I promise you that from now on I will try to be the Auntie that I should have been for the past years. The one who tries to embarrass you in front of your friends, who swears at the wrong moment, who dresses inappropriately for her age. Eventually, I plan to sit at the family dinner table and “accidentally” forget that I am not wearing my dentures. I will break wind and blame it on the dog. Even though there is not a dog within half a mile. I will flirt equally with the 90-year old postman and the 18-year old milkman to the mutual horror of all. Who knows, perhaps I will marry one of your Mum’s ex-husbands and then I could be your “Auntie Mum”!
I appreciate you all having been born on the same day.
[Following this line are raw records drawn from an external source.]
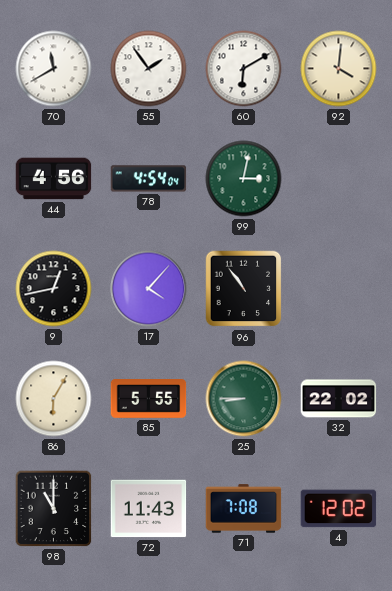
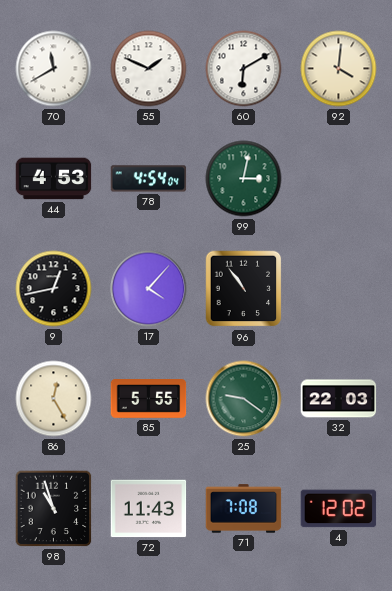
55: 1:54 -> 1:49
44: 4:56 -> 4:53
86: 6:05 -> 12:25
25: 8:45 -> 9:21
32: 22:02 -> 22:03
98: 11:00 -> 10:57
While this places a slight financial strain on me, at the same time I can plan ahead by about 10 years . . . and I only have to remember one birthday. I hope you all enjoy your birthday presents. Some people might say they are an attempt to buy your affection. To those people, I would say “Their affection is worth considerably more than these token gifts!”. Then I would kick them in the shins and run away really fast.
I want you all to know that even though I have been away for a very long time, I have thought of you thousands of times. I do not love you any less for not having been able to meet you in person just yet . . . true love is felt in the wallet heart, not in the body. Besides, I am going to need somebody to support me in my old age.
Oldest Nephew, now that you are old enough to know better, I would be delighted beyond belief if you would write to me. I am assuming that unlike your mother some people you have joined the 21st Century and have email? Naturally, you are not obligated in any way to write to me . . . however, if you do not then when I finally get home for a visit, which I am hoping will be next year, you will have to deal with five feet of Mad Auntie in person. Your choice …
Remember folks, the most precious gift in life is a warped sense of humour. Well, that and a Mad Auntie safely locked away in the attic.
It’s a dirty job, but I have every intention of continuing to be the Black Sheep in this family.
September 14th, 2007 at 11:52 am
Heh. Everyone’s got to have their place in the family. Yours is “black sheep”. Mine is “the one who’s ashamed of her entire family.”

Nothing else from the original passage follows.